Assignment. Would you print all of the entries exactly, please, but without their pictures?
··· Working data
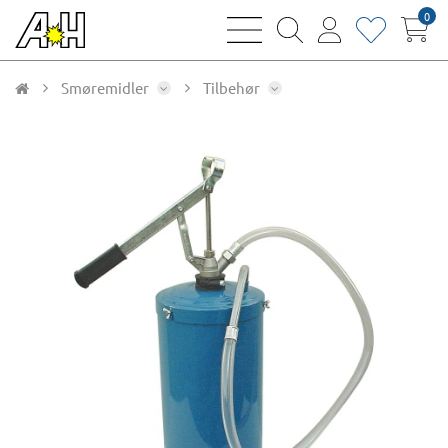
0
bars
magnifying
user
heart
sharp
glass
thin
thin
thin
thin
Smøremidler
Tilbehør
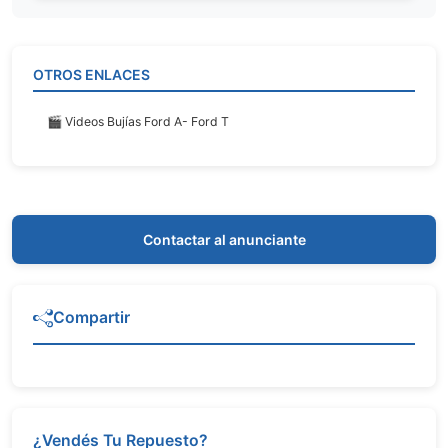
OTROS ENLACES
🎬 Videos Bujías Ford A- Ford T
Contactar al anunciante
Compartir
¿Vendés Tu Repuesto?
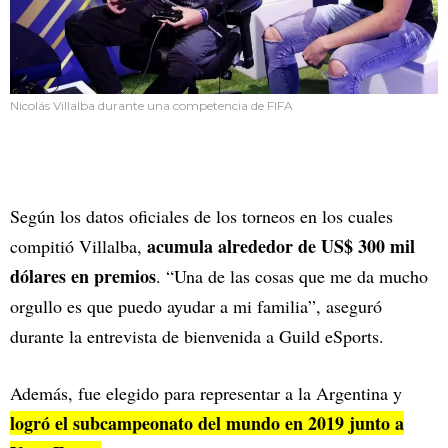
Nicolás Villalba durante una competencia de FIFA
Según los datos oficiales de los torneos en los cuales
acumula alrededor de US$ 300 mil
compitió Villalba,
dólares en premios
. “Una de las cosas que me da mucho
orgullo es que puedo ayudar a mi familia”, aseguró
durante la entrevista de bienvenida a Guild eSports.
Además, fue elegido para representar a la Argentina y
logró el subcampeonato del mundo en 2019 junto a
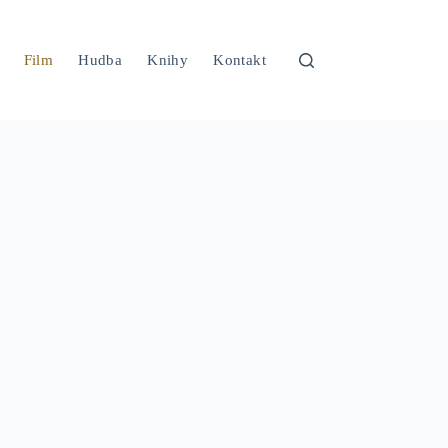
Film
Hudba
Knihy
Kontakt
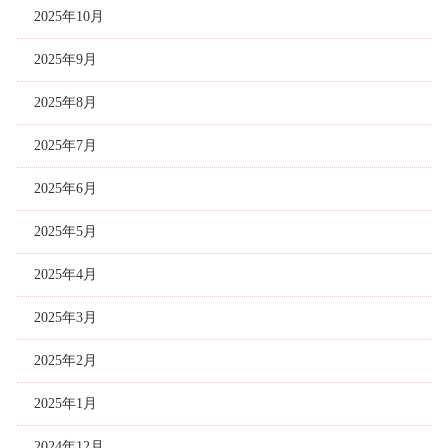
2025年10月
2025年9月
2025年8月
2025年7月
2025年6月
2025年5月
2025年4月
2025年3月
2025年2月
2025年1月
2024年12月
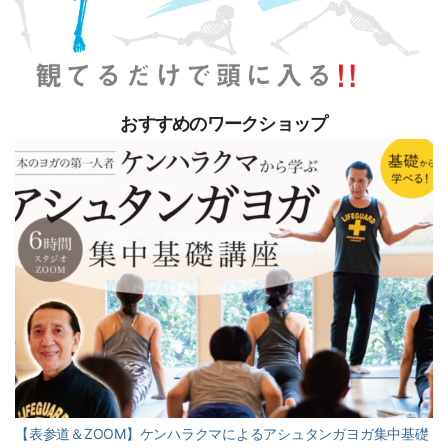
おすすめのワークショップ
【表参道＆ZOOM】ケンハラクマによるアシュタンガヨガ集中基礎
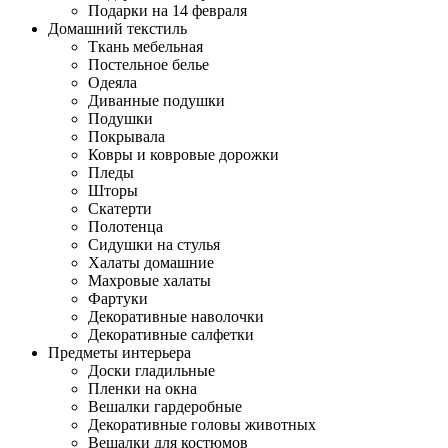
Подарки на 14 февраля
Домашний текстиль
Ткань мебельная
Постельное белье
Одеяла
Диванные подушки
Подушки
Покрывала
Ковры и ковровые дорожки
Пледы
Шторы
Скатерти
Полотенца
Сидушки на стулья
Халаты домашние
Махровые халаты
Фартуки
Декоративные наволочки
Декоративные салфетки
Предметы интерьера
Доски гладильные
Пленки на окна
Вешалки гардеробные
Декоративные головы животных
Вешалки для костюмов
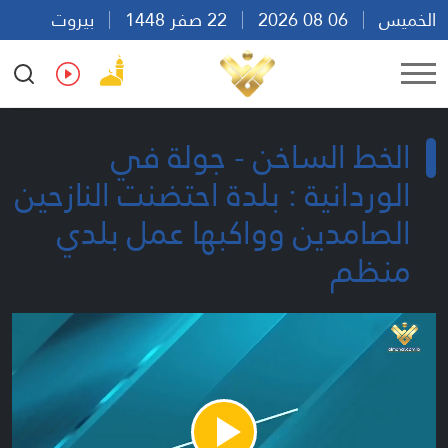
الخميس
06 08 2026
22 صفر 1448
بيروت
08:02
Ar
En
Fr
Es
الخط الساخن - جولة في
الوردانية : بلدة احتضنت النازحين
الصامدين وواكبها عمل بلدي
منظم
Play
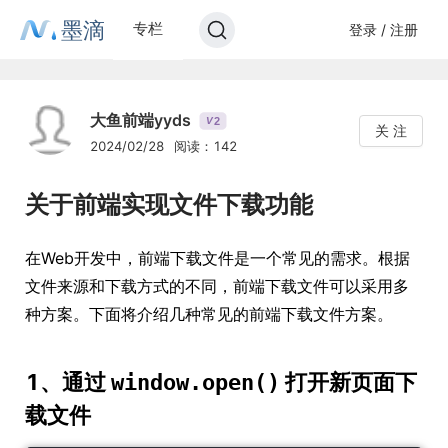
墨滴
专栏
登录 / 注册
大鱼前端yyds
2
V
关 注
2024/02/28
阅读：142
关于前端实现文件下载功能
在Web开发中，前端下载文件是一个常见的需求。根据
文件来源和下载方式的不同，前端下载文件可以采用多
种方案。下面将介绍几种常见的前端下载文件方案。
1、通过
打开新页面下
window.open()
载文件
······
Task answer.
0
bars
magnifying
user
heart
sharp
glass
thin
thin
thin
thin
Smøremidler
Tilbehør
OTROS ENLACES
🎬 Videos Bujías Ford A- Ford T
Contactar al anunciante
Compartir
¿Vendés Tu Repuesto?
Nicolás Villalba durante una competencia de FIFA
Según los datos oficiales de los torneos en los cuales
acumula alrededor de US$ 300 mil
compitió Villalba,
dólares en premios
. “Una de las cosas que me da mucho
orgullo es que puedo ayudar a mi familia”, aseguró
durante la entrevista de bienvenida a Guild eSports.
Además, fue elegido para representar a la Argentina y
logró el subcampeonato del mundo en 2019 junto a
Film
Hudba
Knihy
Kontakt
2025年10月
2025年9月
2025年8月
2025年7月
2025年6月
2025年5月
2025年4月
2025年3月
2025年2月
2025年1月
2024年12月
おすすめのワークショップ
【表参道＆ZOOM】ケンハラクマによるアシュタンガヨガ集中基礎
Подарки на 14 февраля
Домашний текстиль
Ткань мебельная
Постельное белье
Одеяла
Диванные подушки
Подушки
Покрывала
Ковры и ковровые дорожки
Пледы
Шторы
Скатерти
Полотенца
Сидушки на стулья
Халаты домашние
Махровые халаты
Фартуки
Декоративные наволочки
Декоративные салфетки
Предметы интерьера
Доски гладильные
Пленки на окна
Вешалки гардеробные
Декоративные головы животных
Вешалки для костюмов
الخميس
06 08 2026
22 صفر 1448
بيروت
08:02
Ar
En
Fr
Es
الخط الساخن - جولة في
الوردانية : بلدة احتضنت النازحين
الصامدين وواكبها عمل بلدي
منظم
Play
墨滴
专栏
登录 / 注册
大鱼前端yyds
2
V
关 注
2024/02/28
阅读：142
关于前端实现文件下载功能
在Web开发中，前端下载文件是一个常见的需求。根据
文件来源和下载方式的不同，前端下载文件可以采用多
种方案。下面将介绍几种常见的前端下载文件方案。
1、通过
打开新页面下
window.open()
载文件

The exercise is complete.